「批評家だけが批評をなし得る」(原理の照明)

ここで批評家と言っているのは、批評をすることから逃れられない資質を持つ者という意味です。批評家という職業をやっているという意味より、もっと根深いところを指しています。批評的であるしかありようのない資質のことです。それはどういう資質なのか。
批評とは、ふつう他人の作った小説や映画や詩を分析する作業と思われています。もちろんそれも批評ですが、そうした他人の作品の分析も徹底すると、個々の作品の根底にある言語や社会の共同観念や心という普遍性の分析に行き着きます。そのようにして吉本は批評の概念を、個々の作家の作品分析という枠を超えたものに拡大し、「言語にとって美とは何か」「共同幻想論」「心的現象論」といった批評を展開しました。

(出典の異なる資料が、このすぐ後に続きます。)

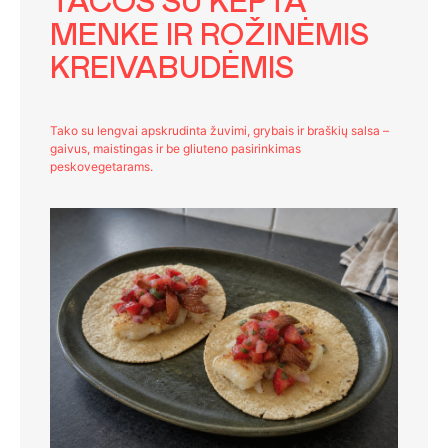
TACOS SU KEPTA
MENKE IR ROŽINĖMIS
KREIVABUDĖMIS
Tako su lengvai apskrudinta žuvimi, grybais ir braškių salsa –
gaivus, maistingas ir be gliuteno pasirinkimas
peskovegetarams.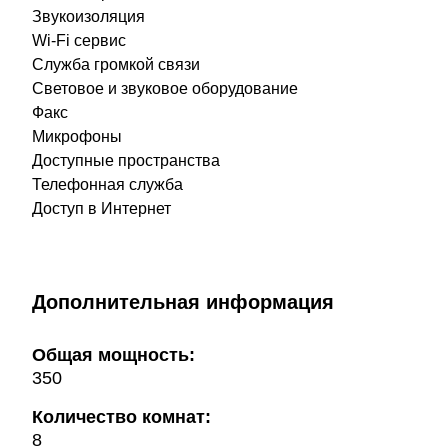
Звукоизоляция
Wi-Fi сервис
Служба громкой связи
Световое и звуковое оборудование
Факс
Микрофоны
Доступные пространства
Телефонная служба
Доступ в Интернет
Дополнительная информация
Общая мощность:
350
Количество комнат:
8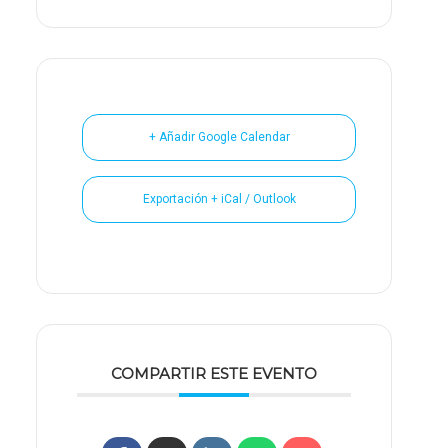
+ Añadir Google Calendar
Exportación + iCal / Outlook
COMPARTIR ESTE EVENTO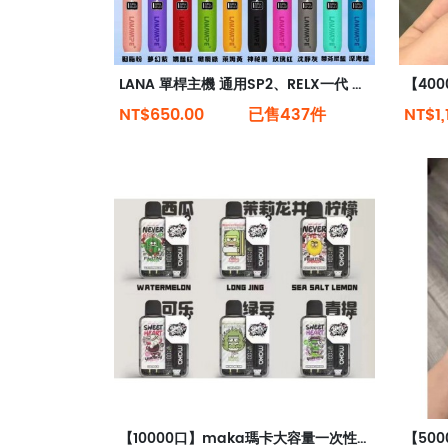
LANA 單桿主機 通用SP2、RELX一代 皮革主機 電子煙主機
NT$650.00
已售437件
NT$1,
【10000口】maka瑪卡大容量一次性電子煙口感清涼電量顯示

ではそこまで拡大された批評とは何か。それは人間の生み出す観念の世界を根底から把握したいという衝動が現実化されたものだといえます。ではそういう衝動をやみがたく抱く資質とは何でしょうか。
まずそうした資質(の持ち主)は、この世界を覆いつくしている観念の世界、それは文芸だけでなく、政治も思想も学問も宗教も法律も含まれていますが、そういう観念の世界に何故か深い否定の感性を抱いているヤツということになりましょう。この深く心に巣くった否定、疑惑、追跡の衝動が批評の資質、その持ち主がここでいう「批評家」です。
こうした批評家自身による批評への批評といいますか、批評家が自分をどう感じているかという問題に鋭い率直なことを言ったのは小林秀雄だと思います。小林は(正確には再現できませんが)批評というものを指して、「誰でも当人のいないところでは、いない当人をイキイキと批評したりするものだ。そこではみな鬼になる」というような言い方で批評の資質を「鬼」という呼び方で指したのです。
こうした批評自身の自己批評、自己規定という視点が生じると批評というものはさらに内向します。内向するということは孤独になるということです。人間の観念の生み出す世界を肯定し、その世界の肯定や無自覚な受容の上に表現を重ねることのできない一群の者達(批評家たち)が、この世界の根底を解剖する。あるいは解剖に生涯を費やして老いてくたばっていく。その結果である批評にはもちろん世界の根底的な解剖という意義があります。しかしその者たち(批評家達)の人生とは何か。
それはもしかしたら、この社会や言語や精神の普遍性といった事柄以前の、その人の人生の始まりにまつわる、哀しい母子関係の生み出した否定の衝動に駆られて駆け抜けたということにすぎないのではないか。その問題が批評ということの背後につきまとう、という視点を小林秀雄が提出し吉本が深めたのではないかと私は思います。追いかけて追いかけて、果てしなく追いかけて追求したいという衝動。疑って疑って、皮を剥いで骨まで剥がなくてはいられない衝動。もっともっとホントウのことが隠されているという止むにやまれない暴露の衝動。確かにそれは批評の資質です。そしてそうした資質に自ら気づく時、批評は内向し、批評は批評の資質を持つものの孤独な劇という姿を顕します。